Exercise
Each record below is to be output unchanged, and any picture is to be dropped.
===== Exercise inputs
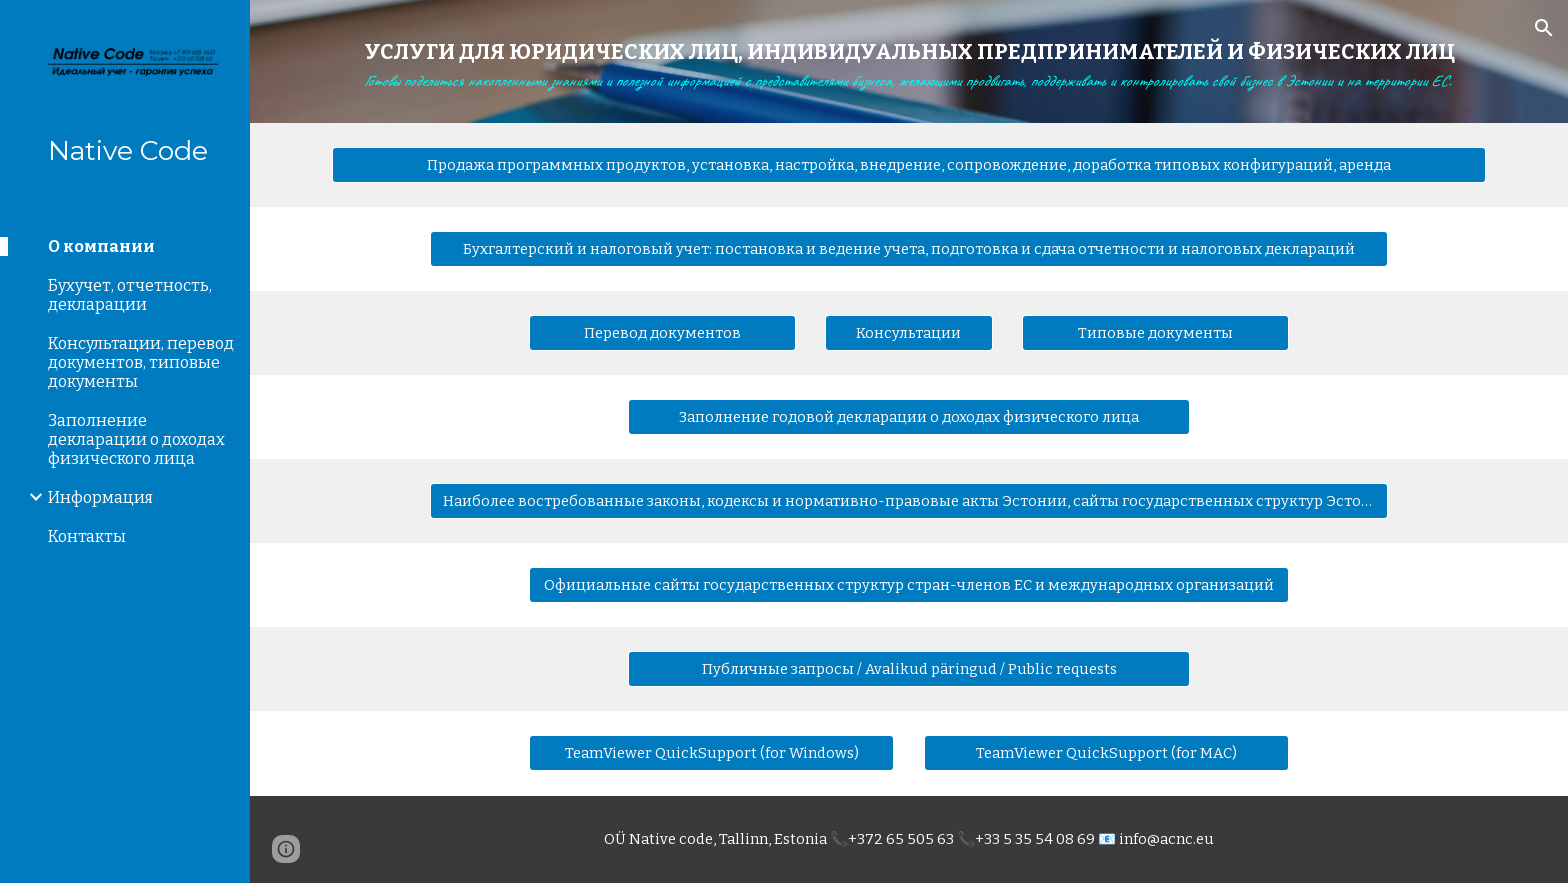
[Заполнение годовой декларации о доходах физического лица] (909, 417)
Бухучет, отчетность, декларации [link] (130, 295)
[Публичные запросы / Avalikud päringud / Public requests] (909, 669)
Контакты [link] (87, 536)
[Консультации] (909, 333)
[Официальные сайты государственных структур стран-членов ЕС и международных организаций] (909, 585)
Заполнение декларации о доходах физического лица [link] (136, 439)
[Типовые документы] (1155, 333)
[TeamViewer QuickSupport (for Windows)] (711, 753)
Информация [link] (100, 497)
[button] (1544, 28)
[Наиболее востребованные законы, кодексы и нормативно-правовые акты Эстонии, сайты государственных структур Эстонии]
==========
Response to this task
[Заполнение годовой декларации о доходах физического лица] (909, 417)
Бухучет, отчетность, декларации [link] (130, 295)
[Публичные запросы / Avalikud päringud / Public requests] (909, 669)
Контакты [link] (87, 536)
[Консультации] (909, 333)
[Официальные сайты государственных структур стран-членов ЕС и международных организаций] (909, 585)
Заполнение декларации о доходах физического лица [link] (136, 439)
[Типовые документы] (1155, 333)
[TeamViewer QuickSupport (for Windows)] (711, 753)
Информация [link] (100, 497)
[button] (1544, 28)
[Наиболее востребованные законы, кодексы и нормативно-правовые акты Эстонии, сайты государственных структур Эстонии]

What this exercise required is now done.